Monday, March 17, 2008

Computer’s Sole Purpose To Frustrate Old Woman

All technology is designed to make human life easier; whether it is a refrigerator to keep food from spoiling, or a gun to simplify the complicated and laborious task of murder. After a quarter of a century of silicon revolution, computers play pivotal roles in most aspects of our lives. For Margaret Louise Cook, things aren’t quite working out that way.
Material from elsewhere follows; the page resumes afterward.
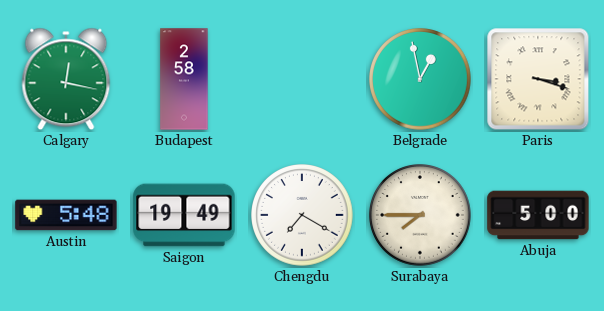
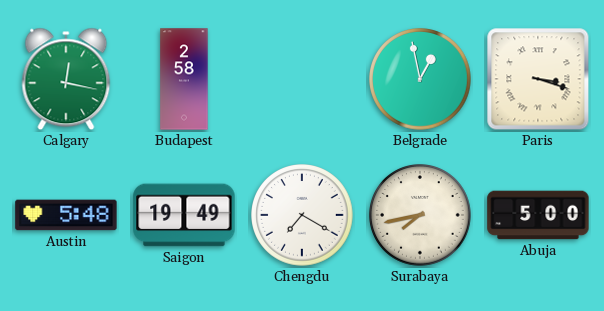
Surabaya: 7:45 -> 7:43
“During the Depression, I worked a two hundred acre tumbleweed farm. During the war, I was a welder, a basket weaver, a mechanic, a three-time Golden Gloves boxer, and I helped the war effort by touring as a USO dancer.” A spirited Ms. Cook explained. “But this darned thing…” Presumably in reference to her P.C., with which, she has had some difficulty.
When asked to elaborate she replied, “I don’t know, I hit the buttons I was supposed to. The man from the store told me how to do it, then my grandson came over and he showed me how. I think it just doesn’t like me, but I’ve always been very kind to it.” It is common among members of the pre-computer generations to project a level of emotional sentience onto computers. It is, currently, impossible for a computer to have any “feelings” or generate any opinions of its own. Ms. Cook claimed that she had been made aware of this fact, but was admittedly skeptical.
“I’m not some helpless woman; I saved President Roosevelt from an alligator. He was a cripple, you know, but he didn’t want anyone to know. He was a nice man.” explained Margaret, who insisted on being called “Maggie”.
When questioned about the situation the computer commented,
“I just don’t like her. There, I said it.”